Assignment:
For the records below, give the count of lines holding the word "contenuti" and nothing more.

Supplied records:
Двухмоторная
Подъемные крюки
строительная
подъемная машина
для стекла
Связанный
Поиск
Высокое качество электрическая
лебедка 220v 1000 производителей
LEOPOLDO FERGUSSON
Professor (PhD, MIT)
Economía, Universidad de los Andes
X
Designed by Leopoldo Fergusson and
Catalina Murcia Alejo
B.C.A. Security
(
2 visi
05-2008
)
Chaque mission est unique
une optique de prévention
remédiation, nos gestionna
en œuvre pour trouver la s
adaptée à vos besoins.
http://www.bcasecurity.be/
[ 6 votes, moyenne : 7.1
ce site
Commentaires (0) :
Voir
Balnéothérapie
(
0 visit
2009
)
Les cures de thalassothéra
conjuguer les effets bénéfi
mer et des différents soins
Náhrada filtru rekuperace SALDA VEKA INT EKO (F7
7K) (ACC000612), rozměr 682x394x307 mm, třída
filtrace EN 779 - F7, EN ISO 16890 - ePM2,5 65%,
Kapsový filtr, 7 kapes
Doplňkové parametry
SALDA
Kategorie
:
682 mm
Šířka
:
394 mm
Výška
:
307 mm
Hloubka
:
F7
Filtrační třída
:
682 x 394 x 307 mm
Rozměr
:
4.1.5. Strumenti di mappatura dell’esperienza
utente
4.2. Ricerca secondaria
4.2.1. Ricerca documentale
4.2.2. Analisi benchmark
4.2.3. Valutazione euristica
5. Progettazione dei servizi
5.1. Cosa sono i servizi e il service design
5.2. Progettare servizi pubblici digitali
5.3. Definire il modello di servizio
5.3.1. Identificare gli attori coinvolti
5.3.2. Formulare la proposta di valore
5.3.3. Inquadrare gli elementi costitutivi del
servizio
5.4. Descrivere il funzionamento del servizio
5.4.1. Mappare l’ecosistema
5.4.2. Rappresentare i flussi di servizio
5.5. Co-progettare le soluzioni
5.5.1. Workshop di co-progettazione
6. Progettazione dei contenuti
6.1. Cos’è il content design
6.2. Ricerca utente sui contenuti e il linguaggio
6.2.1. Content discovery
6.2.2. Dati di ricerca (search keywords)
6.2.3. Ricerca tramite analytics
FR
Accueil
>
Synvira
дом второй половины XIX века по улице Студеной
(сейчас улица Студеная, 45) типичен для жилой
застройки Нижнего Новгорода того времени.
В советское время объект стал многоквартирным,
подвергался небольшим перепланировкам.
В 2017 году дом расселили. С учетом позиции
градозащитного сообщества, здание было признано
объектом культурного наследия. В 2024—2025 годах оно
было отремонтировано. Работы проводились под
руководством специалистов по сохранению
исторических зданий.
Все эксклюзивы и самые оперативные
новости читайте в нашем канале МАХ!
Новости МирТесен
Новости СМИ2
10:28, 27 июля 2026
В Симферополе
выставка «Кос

Response:
2